» **What you are asked to do**: The task calls for each line of the records below in which the word "elemento" appears.

#####

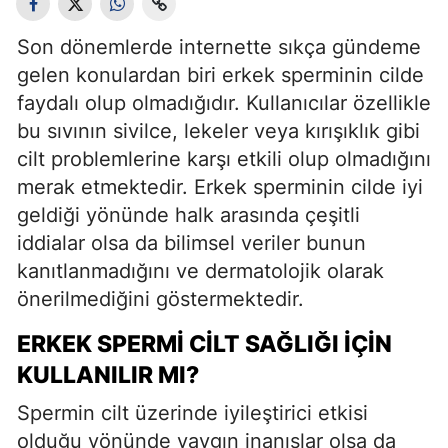
Son dönemlerde internette sıkça gündeme
gelen konulardan biri erkek sperminin cilde
faydalı olup olmadığıdır. Kullanıcılar özellikle
bu sıvının sivilce, lekeler veya kırışıklık gibi
cilt problemlerine karşı etkili olup olmadığını
merak etmektedir. Erkek sperminin cilde iyi
geldiği yönünde halk arasında çeşitli
iddialar olsa da bilimsel veriler bunun
kanıtlanmadığını ve dermatolojik olarak
önerilmediğini göstermektedir.
ERKEK SPERMI CILT SAĞLIĞI İÇIN
KULLANILIR MI?
Spermin cilt üzerinde iyileştirici etkisi
olduğu yönünde yaygın inanışlar olsa da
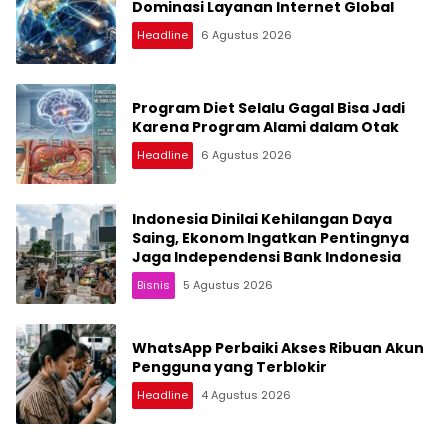
Dominasi Layanan Internet Global
Headline
6 Agustus 2026
Program Diet Selalu Gagal Bisa Jadi
Karena Program Alami dalam Otak
Headline
6 Agustus 2026
Indonesia Dinilai Kehilangan Daya
Saing, Ekonom Ingatkan Pentingnya
Jaga Independensi Bank Indonesia
Bisnis
5 Agustus 2026
WhatsApp Perbaiki Akses Ribuan Akun
Pengguna yang Terblokir
Headline
4 Agustus 2026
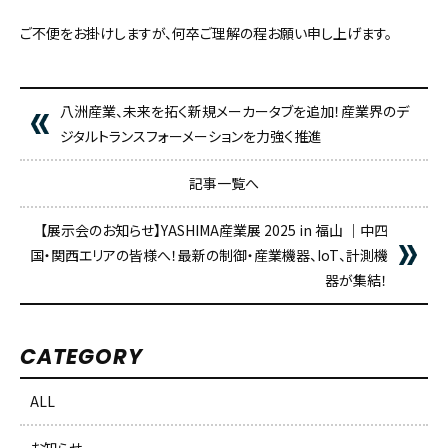
ご不便をお掛けしますが、何卒ご理解の程お願い申し上げます。
八洲産業、未来を拓く新規メーカータブを追加！産業界のデ
ジタルトランスフォーメーションを力強く推進
記事一覧へ
【展示会のお知らせ】YASHIMA産業展 2025 in 福山 ｜中四
国・関西エリアの皆様へ！最新の制御・産業機器、IoT、計測機
器が集結！
CATEGORY
ALL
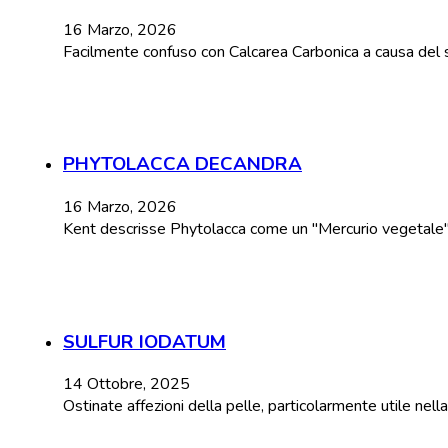
16 Marzo, 2026
Facilmente confuso con Calcarea Carbonica a causa del 
PHYTOLACCA DECANDRA
16 Marzo, 2026
Kent descrisse Phytolacca come un "Mercurio vegetale" a 
SULFUR IODATUM
14 Ottobre, 2025
Ostinate affezioni della pelle, particolarmente utile nel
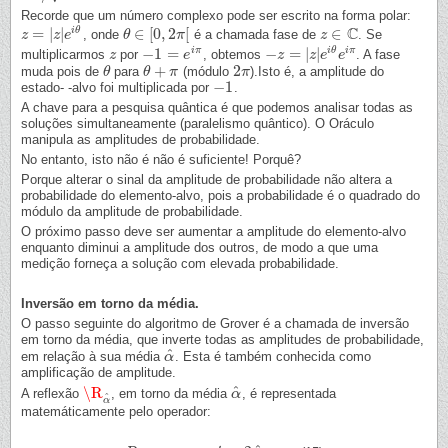
Recorde que um número complexo pode ser escrito na forma polar:
C
=
|
|
∈
[
0
,
2
[
∈
i
θ
, onde
é a chamada fase de
. Se
z
z
=
|
z
|
e
z
i
θ
e
θ
θ
∈
[
0
,
2
π
[
π
z
z
∈
C
−
1
=
−
=
|
|
i
π
i
θ
i
π
multiplicarmos
por
, obtemos
. A fase
z
z
−
1
=
e
i
π
e
−
z
z
=
|
z
|
e
i
z
θ
e
e
i
π
e
+
2
muda pois de
para
(módulo
).Isto é, a amplitude do
θ
θ
θ
θ
+
π
π
2
π
π
−
1
estado- -alvo foi multiplicada por
.
−
1
A chave para a pesquisa quântica é que podemos analisar todas as
soluções simultaneamente (paralelismo quântico). O Oráculo
manipula as amplitudes de probabilidade.
No entanto, isto não é não é suficiente! Porquê?
Porque alterar o sinal da amplitude de probabilidade não altera a
probabilidade do elemento-alvo, pois a probabilidade é o quadrado do
módulo da amplitude de probabilidade.
O próximo passo deve ser aumentar a amplitude do elemento-alvo
enquanto diminui a amplitude dos outros, de modo a que uma
medição forneça a solução com elevada probabilidade.
Inversão em torno da média.
O passo seguinte do algoritmo de Grover é a chamada de inversão
em torno da média, que inverte todas as amplitudes de probabilidade,
^
em relação à sua média
. Esta é também conhecida como
α
α
^
amplificação de amplitude.
^
\R
A reflexão
, em torno da média
, é representada
\R
α
^
α
α
^
^
α
matemáticamente pelo operador:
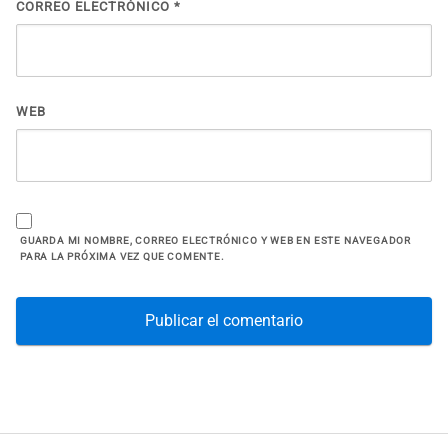
CORREO ELECTRÓNICO
*
WEB
GUARDA MI NOMBRE, CORREO ELECTRÓNICO Y WEB EN ESTE NAVEGADOR
PARA LA PRÓXIMA VEZ QUE COMENTE.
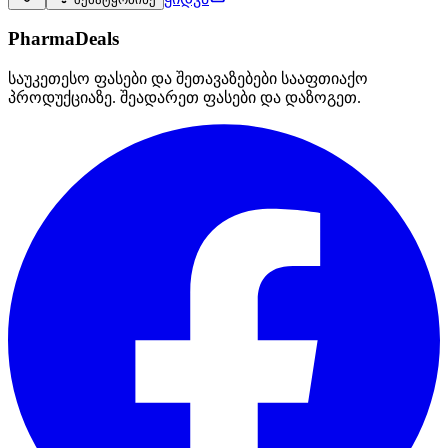
PharmaDeals
საუკეთესო ფასები და შეთავაზებები სააფთიაქო
პროდუქციაზე. შეადარეთ ფასები და დაზოგეთ.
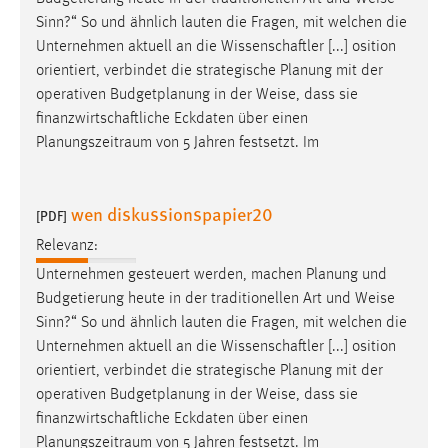
Sinn?“ So und ähnlich lauten die Fragen, mit welchen die
Unternehmen aktuell an die Wissenschaftler [...] osition
orientiert, verbindet die strategische Planung mit der
operativen Budgetplanung in der
Weise
, dass sie
finanzwirtschaftliche Eckdaten über einen
Planungszeitraum von 5 Jahren festsetzt. Im
wen diskussionspapier20
[PDF]
Relevanz:
Unternehmen gesteuert werden, machen Planung und
Budgetierung heute in der traditionellen Art und
Weise
Sinn?“ So und ähnlich lauten die Fragen, mit welchen die
Unternehmen aktuell an die Wissenschaftler [...] osition
orientiert, verbindet die strategische Planung mit der
operativen Budgetplanung in der
Weise
, dass sie
finanzwirtschaftliche Eckdaten über einen
Planungszeitraum von 5 Jahren festsetzt. Im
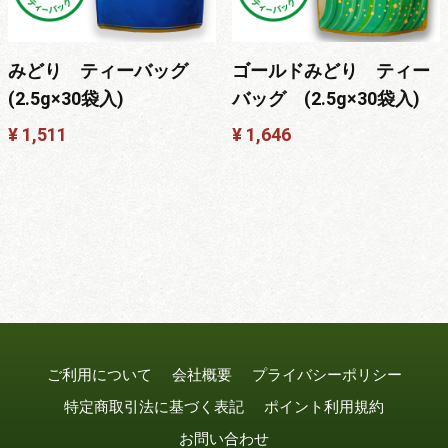
みどり ティーバッグ
ゴールドみどり ティー
(2.5g×30袋入)
バッグ (2.5g×30袋入)
¥ 1,511
¥ 1,646
ご利用について
会社概要
プライバシーポリシー
特定商取引法に基づく表記
ポイント利用規約
お問い合わせ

#####

» **Your response**:
probabilidade do elemento-alvo, pois a probabilidade é o quadrado do
O próximo passo deve ser aumentar a amplitude do elemento-alvo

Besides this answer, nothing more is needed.